Welcome to my weekly blog post where I give thoughts on dramas I’m watching but not recapping.
This week I posted through episode 7 of the Thai soap opera with an LGBTQ+ character and loveline To Sir, With Love and episode 2 of the Japanese BL My Love Mix-Up!.
This was a slower week for me with dramas, so I’m going to depart from my usual and only give a final review on a drama I dropped:
From Me To You – 君に届け – 2023 (Pictured)
A recently aired Japanese high school drama, I watched 9.5 of 12 episodes.
A socially awkward young woman gets help from a friendly classmate and starts to interact more and make friends.
I did not drop this show because I thought it was ‘bad’ (which is not a thing I believe in anyway), I dropped it because the last 1/3rd focused heavily on my least favorite tropes.
I’ll start with the positive. If the over-the-topness of most Japanese dramas isn’t your thing, this may be a show you want to try. The characters and their world feel fleshed out so that I can almost imagine myself walking around the town, finding their homes, and chatting with them — or maybe joining them in a bowl of ramen. For the most part, while flawed, they are also the kind of people you would want to spend time with too. The story sticks pretty close to the usual High School tropes, so it’s an easy watch with nothing too stressful.
If all those things appeal to you, I totally recommend it. But now, let’s get to why I dropped it.
I complained about the ‘cool’ teacher trope in my initial review of this show, and it only got worse for me. Along with the ‘pervert with a heart of gold,’ this may be my least favorite-but-most-common trope in Japanese dramas. The way Pin interacted with his students, particularly the female ones, made me uncomfortable. He commented on their love lives and pushed them about their futures in a way that felt insensitive. I wouldn’t have just dropped the show for this though, because it wasn’t that much of a focus of the story.
Then there was the ‘parental-abuse-equals-love’ trope. This parent is introduced in the second half of the show and he slaps his child in a parent-teacher meeting. The show doesn’t treat this as wrong but instead has our female lead urge this character to understand that the parent sincerely loves them and is just bad at showing it.
As you may be able to tell, I am sensitive about how authority figures are depicted. If you have been watching Asian dramas for a while and this type of thing has never bothered you, I doubt it will bother you here.
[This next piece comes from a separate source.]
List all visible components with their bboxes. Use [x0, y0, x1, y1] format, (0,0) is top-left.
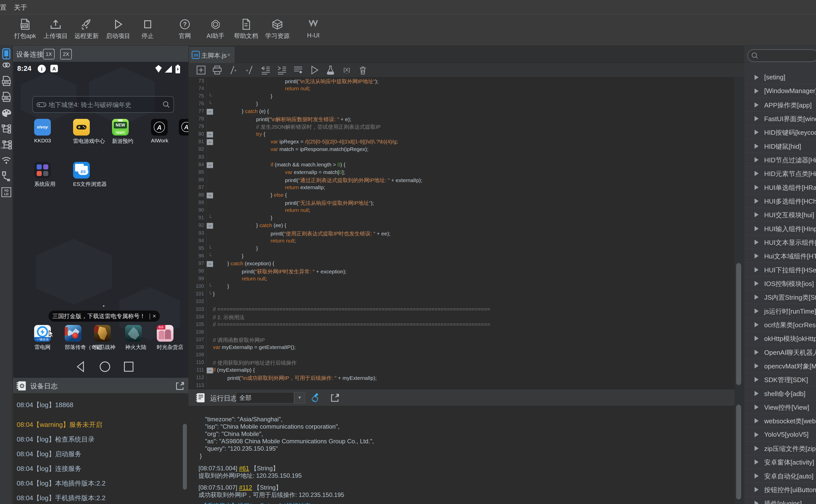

Finally, it hit on a very common trope in High School dramas that I skipped ahead to discover would be most of the last three episodes. I won’t say exactly what it is because it feels like that would be a spoiler, but it’s pretty common in a lot of High Scool stories. Probably, it won’t bother most people the way it does me.
I think if the show had just two out of three of these things, I probably would have kept watching to the end. As it is, I can maybe recommend it to people who aren’t me?